Transmission does occur between patients and caregivers, however, with outcomes that are burdensome for caregivers and potentially serious for selected patients, such as the immunocompromised, the very young (30), or the elderly (64). For example, Valenti et al. (33) investigated an outbreak of viral respiratory disease in a neonatal intensive care unit (NICU) and determined that one half of the cases were caused by RSV and one half were caused by rhinovirus; respiratory illnesses were similarly serious in the two groups of infants (33). The investigation showed that the infants acquired their infections from their caregivers, 31% of whom had been ill in the preceding week. Unlike other viral respiratory infections, rhinovirus infections do not appear to be significantly more dangerous among the healthy elderly (27), although lower respiratory tract involvement has been seen (65) and can have severe consequences among those with chronic pulmonary disease (64).
During infection, rhinovirus is present in high titer in nasal secretions but only in low titer, if at all, in oral or pharyngeal secretions (62). Volunteer studies have shown that infection is acquired readily via the nose or conjunctiva but poorly via the oral route. Although the virus is relatively hardy and can survive drying on environmental surfaces for several hours, the overwhelmingly most important route of spread is nose to hand to nose or eye. Prevention of spread of infection to or from workers is best accomplished through use of Standard Precautions, with particular attention to hand washing. Workers should be encouraged to stay home at times of profuse catarrh.

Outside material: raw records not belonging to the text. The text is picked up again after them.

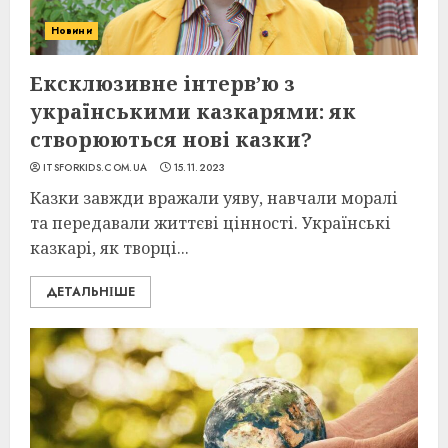
Новини
Ексклюзивне інтерв’ю з
українськими казкарями: як
створюються нові казки?
ITSFORKIDS.COM.UA
15.11.2023
Казки завжди вражали уяву, навчали моралі
та передавали життєві цінності. Українські
казкарі, як творці...
ДЕТАЛЬНІШЕ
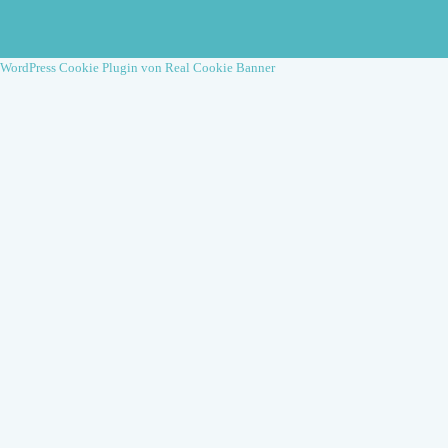
WordPress Cookie Plugin von Real Cookie Banner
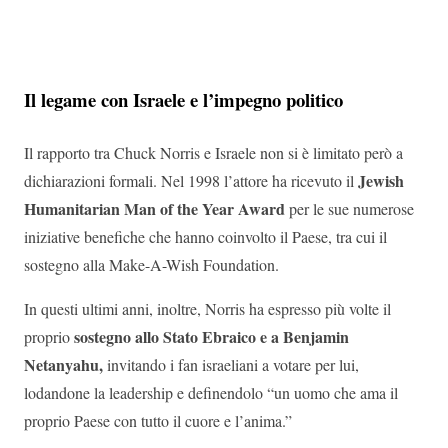
Il legame con Israele e l’impegno politico
Il rapporto tra Chuck Norris e Israele non si è limitato però a
Jewish
dichiarazioni formali. Nel 1998 l’attore ha ricevuto il
Humanitarian Man of the Year Award
per le sue numerose
iniziative benefiche che hanno coinvolto il Paese, tra cui il
sostegno alla Make-A-Wish Foundation.
In questi ultimi anni, inoltre, Norris ha espresso più volte il
sostegno allo Stato Ebraico e a Benjamin
proprio
Netanyahu,
invitando i fan israeliani a votare per lui,
lodandone la leadership e definendolo “un uomo che ama il
proprio Paese con tutto il cuore e l’anima.”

Severe Acute Respiratory Syndrome (SARS) Coronavirus
Severe acute respiratory syndrome (SARS) emerged in southern China late in 2002 and spread rapidly to Hong Kong, Singapore, Taiwan, Vietnam, and Canada (66). Few cases were documented in the United States. A new coronavirus was quickly established as its cause. Although definitive information concerning the nuances of transmission is lacking, it is clear that droplet and close contact spread occur, sometimes with astounding efficiency from socalled super-spreaders. Aided by a large, distinctive, and malfunctioning sewage system, transmission from virus excreted in feces may have occurred in a high-rise housing complex in Hong Kong. The role of conventional fecal-oral transmission and the role of environmental contamination remain uncertain.
Healthcare-associated transmission to healthcare workers (with some fatal results) was a prominent feature in virtually every country experiencing the disease (66, 67, 68, 69, 70 and 71). The United States was spared almost all healthcare-associated spread. This may have been the happy consequence of intensive education by the CDC, the good fortune of not having a super-spreader enter the country, or other unknown factors.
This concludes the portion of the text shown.